Find The Remaining Five Trigonometric Functions Calculator

Enter one trigonometric function’s value and the quadrant to find the other five.

Function	Quadrant I (+,+)	Quadrant II (-,+)	Quadrant III (-,-)	Quadrant IV (+,-)
sin(θ) = y/r	+	+	–	–
cos(θ) = x/r	+	–	–	+
tan(θ) = y/x	+	–	+	–
csc(θ) = r/y	+	+	–	–
sec(θ) = r/x	+	–	–	+
cot(θ) = x/y	+	–	+	–

Signs of trigonometric functions in each quadrant (x, y coordinates). ‘r’ is always positive.

What is a Remaining Five Trigonometric Functions Calculator?

A Remaining Five Trigonometric Functions Calculator is a tool used to determine the values of all six trigonometric functions (sine, cosine, tangent, cosecant, secant, and cotangent) for a given angle, when the value of just one of these functions and the quadrant in which the angle lies are known.
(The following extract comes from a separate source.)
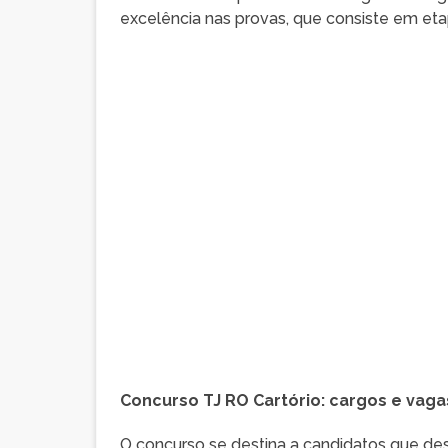
excelência nas provas, que consiste em etap
Concurso TJ RO Cartório: cargos e vaga
O concurso se destina a candidatos que de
It’s based on the fundamental trigonometric identities and the relationships between x, y, and r (the distance from the origin) in a coordinate plane.

This calculator is useful for students learning trigonometry, engineers, physicists, and anyone working with angles and their trigonometric ratios. It helps visualize the angle and understand the signs and values of the functions in different quadrants.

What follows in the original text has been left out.